December isn’t normally thought of as being the time to either sow seeds, or start plants off, but surprisingly that is just what I have been doing. The Aquadulce type of Broad Beans should really have been sown in the ground a few weeks ago, but my new plot, where I planned to put them, wasn’t ready, so I held them back before sowing them rather late, in the greenhouse, in trays. As I hadn’t got any seed a friend on the allotments gave me an old packet that he had found when he was tidying up his shed a bit. Like everything seeds have a use by date, or at least a sow by date, however, most seeds will give good germination even several years past this date. The packet my friend gave me was 4 years out of date, but most of them seem to have come up ok. There are certainly enough little plants for me. I started them off in modular seed trays so that each seed could grow on a bit before it went out and the roots wouldn’t be disturbed, making them more able to resist the weather straight away.

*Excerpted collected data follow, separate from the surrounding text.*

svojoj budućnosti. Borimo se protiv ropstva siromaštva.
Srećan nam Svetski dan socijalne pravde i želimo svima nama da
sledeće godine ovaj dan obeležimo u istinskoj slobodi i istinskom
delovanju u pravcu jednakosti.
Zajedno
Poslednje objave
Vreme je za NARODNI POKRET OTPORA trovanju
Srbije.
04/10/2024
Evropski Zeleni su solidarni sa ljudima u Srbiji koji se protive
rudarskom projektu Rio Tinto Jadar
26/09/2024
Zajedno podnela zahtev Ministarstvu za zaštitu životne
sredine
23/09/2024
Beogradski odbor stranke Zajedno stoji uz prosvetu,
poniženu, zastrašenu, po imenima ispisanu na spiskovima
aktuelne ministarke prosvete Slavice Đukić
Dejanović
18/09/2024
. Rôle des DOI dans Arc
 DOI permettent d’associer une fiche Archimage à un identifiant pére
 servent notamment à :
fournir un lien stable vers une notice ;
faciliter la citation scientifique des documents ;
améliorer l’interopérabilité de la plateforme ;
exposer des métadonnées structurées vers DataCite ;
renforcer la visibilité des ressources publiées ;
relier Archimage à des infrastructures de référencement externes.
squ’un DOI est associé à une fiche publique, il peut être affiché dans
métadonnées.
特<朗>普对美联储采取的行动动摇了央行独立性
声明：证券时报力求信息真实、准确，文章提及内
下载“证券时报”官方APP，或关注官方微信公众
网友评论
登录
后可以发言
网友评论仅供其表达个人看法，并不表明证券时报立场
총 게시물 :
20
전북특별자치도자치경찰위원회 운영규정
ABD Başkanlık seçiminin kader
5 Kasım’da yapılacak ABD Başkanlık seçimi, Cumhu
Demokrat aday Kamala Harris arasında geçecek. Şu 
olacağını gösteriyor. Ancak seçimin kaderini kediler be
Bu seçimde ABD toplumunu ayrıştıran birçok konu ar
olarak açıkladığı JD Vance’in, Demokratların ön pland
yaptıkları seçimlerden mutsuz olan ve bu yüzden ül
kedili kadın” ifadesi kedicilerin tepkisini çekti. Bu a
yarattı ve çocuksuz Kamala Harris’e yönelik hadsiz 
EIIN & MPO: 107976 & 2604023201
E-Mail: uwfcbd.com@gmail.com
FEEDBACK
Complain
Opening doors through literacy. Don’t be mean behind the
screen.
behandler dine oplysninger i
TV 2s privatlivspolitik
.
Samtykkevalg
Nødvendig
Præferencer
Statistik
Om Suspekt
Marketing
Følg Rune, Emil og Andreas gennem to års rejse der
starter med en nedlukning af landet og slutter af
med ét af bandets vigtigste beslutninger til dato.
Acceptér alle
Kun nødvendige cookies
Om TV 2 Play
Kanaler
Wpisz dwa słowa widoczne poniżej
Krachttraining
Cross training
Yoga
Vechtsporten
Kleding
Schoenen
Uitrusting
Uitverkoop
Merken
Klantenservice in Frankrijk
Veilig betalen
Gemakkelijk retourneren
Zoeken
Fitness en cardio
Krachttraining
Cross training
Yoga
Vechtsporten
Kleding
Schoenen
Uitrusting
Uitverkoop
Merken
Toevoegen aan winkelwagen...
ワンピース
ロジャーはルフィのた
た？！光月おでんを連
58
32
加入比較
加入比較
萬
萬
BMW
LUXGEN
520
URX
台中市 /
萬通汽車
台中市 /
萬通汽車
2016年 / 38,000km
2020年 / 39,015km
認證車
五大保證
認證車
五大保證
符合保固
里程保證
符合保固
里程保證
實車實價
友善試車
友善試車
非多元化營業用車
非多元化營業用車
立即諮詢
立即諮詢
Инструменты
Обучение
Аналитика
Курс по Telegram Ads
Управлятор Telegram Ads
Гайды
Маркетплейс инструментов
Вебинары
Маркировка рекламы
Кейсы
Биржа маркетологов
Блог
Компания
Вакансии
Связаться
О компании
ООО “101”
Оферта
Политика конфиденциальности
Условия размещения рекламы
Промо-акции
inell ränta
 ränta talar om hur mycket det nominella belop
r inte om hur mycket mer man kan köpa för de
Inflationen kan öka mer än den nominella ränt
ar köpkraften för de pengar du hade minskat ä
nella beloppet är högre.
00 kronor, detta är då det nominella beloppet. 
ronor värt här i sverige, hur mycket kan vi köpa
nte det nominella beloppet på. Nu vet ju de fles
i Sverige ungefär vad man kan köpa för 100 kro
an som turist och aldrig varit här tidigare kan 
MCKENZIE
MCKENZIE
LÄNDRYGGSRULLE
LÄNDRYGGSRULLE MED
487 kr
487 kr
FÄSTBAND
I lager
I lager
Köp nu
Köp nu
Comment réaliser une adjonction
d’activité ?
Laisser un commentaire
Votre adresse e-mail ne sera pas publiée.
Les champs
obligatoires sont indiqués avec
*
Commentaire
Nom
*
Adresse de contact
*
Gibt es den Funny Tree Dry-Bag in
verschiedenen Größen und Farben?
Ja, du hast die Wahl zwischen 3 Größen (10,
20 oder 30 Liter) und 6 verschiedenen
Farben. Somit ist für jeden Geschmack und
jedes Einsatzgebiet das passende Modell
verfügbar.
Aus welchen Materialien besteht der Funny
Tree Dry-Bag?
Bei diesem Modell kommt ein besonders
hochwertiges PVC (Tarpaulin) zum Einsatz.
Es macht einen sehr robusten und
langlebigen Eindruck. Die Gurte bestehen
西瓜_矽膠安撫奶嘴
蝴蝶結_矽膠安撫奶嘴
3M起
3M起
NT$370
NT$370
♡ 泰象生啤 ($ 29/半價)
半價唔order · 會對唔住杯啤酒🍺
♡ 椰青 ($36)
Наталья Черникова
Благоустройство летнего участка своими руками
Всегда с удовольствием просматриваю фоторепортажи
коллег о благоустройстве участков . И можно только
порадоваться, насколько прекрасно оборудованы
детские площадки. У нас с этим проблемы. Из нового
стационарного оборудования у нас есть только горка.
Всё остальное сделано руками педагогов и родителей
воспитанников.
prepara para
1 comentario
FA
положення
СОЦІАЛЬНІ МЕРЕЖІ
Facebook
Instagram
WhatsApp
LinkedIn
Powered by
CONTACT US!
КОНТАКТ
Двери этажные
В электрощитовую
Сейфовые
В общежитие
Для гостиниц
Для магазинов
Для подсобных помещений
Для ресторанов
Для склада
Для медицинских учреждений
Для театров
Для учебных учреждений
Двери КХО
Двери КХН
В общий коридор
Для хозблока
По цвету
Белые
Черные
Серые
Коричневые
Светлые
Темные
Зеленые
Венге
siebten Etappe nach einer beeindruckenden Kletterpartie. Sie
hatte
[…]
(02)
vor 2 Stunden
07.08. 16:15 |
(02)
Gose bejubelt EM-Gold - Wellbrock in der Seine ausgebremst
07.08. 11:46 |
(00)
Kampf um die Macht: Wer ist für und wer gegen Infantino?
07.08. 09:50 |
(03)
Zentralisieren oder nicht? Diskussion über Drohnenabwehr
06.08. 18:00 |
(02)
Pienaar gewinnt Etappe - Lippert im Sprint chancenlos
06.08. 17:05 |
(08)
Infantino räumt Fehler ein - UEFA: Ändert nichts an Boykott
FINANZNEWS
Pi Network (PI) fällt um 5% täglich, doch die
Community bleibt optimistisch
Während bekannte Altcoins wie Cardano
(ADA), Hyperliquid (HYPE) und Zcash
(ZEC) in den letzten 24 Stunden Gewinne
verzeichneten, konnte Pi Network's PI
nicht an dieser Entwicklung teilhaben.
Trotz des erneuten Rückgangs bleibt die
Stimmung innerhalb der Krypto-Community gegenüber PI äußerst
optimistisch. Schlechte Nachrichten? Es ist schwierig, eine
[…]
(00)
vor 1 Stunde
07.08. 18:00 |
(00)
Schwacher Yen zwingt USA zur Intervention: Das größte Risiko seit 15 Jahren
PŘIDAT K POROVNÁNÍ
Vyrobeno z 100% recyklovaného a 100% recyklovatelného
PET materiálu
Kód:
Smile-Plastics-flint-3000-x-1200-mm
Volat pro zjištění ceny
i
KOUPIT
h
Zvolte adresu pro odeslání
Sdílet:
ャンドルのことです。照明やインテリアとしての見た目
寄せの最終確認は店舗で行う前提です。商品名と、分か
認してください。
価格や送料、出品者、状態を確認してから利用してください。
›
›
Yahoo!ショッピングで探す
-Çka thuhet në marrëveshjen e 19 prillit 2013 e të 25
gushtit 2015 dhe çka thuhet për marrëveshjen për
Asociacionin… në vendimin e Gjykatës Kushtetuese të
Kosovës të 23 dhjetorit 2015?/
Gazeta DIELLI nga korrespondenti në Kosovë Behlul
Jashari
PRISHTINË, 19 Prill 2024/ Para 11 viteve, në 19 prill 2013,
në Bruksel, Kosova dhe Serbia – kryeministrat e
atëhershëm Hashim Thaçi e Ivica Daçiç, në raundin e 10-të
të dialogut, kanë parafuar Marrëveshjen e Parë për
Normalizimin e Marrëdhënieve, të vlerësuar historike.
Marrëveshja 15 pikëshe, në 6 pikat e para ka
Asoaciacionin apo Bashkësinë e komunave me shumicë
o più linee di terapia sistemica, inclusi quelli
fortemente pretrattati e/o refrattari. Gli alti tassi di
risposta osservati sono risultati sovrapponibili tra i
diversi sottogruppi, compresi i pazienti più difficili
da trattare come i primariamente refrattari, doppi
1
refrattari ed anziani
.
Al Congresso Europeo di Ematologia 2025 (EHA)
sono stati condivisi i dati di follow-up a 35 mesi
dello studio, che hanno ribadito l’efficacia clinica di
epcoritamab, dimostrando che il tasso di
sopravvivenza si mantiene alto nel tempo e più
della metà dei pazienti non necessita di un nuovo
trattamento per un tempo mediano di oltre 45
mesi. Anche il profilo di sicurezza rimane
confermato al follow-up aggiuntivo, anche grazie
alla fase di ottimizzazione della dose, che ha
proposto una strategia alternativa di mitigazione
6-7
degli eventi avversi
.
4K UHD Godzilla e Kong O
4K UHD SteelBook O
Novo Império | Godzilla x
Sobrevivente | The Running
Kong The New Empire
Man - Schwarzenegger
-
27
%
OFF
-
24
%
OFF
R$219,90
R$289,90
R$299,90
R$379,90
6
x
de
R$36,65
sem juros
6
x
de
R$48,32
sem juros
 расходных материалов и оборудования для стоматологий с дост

Of course coming out of the Greenhouse and going outside in the winter cold, I will have to pick a spell of a few days when the weather forecast says there will be no night frosts. However, starting them off in the greenhouse has put some growth on them quicker than if they had been sown in the ground. It shouldn’t get really cold until later on in January, or February, although as at the time of writing this we have just had a couple of quite cold nights.
Likewise, I started my Garlic cloves off in pots, a week or two ago, to grown on until I had a suitable patch clear for them. They have been outside all the time though, standing on some slabs at home, so they are fully accustomed to the weather and are already off to a good start before planting.

A couple of weeks ago I finally put in my order for tree seeds from a specialist supplier on the Internet. The tree seeds aren’t really for me, but to grow on for a couple of years for Oak Tree Farm Rural Project where I work. I have decided to start the seeds off in trays and pots, and then grow them on for a year before planting them out in a corner of a field to grow on for a further 2 more years. I think the 2 Christmas tree types will have to be “Pot Grown,” rather than “Field Grown,” as being evergreens they don’t like their roots disturbed. I bought 12 packets in all plus one packet of Akebia for myself. The Akebia are an unusual and little known climber that produces an edible fruit that will be something different.

It was interesting to note, that on the instructions that came with the tree seeds, they said that some of the seeds could be soaked in water to break their winter dormancy instead of cold stratifying them. I didn’t really believe it, but indeed one type had started shooting when I took them out of their over night water bath and some more were shooting after the next day, or two. Last time, a few years ago, the tree seeds I tried, were very hit and miss with their germination. We will have to see how I do this time after a bit more seed sowing experience!

Something else that I have recently tried to propagate was a Pineapple top. The plan was to root it over winter and plant it out in my Cold Frame on my Allotment next Spring, but it looks very dead, so I will have to try again. Many years ago I used to root ornamental, greenhouse, Bromeliads at mom’s GC and Pineapples are from the same family of plants. With those I treated them a bit like Cacti for rooting. That is to say, that, after cutting the bit off to root, I let the wounded bit dry and heal a bit before pushing into compost. One set of instructions I found for rooting Pineapples on the Internet also said this, but another set of instructions said to root the top suspended over a jar of water.

Other seeds that can be sown in December include onions and Shallots. It is probably too late to start off most other things, or too early for next season. It depends on whether you see your glass as being half full or half empty!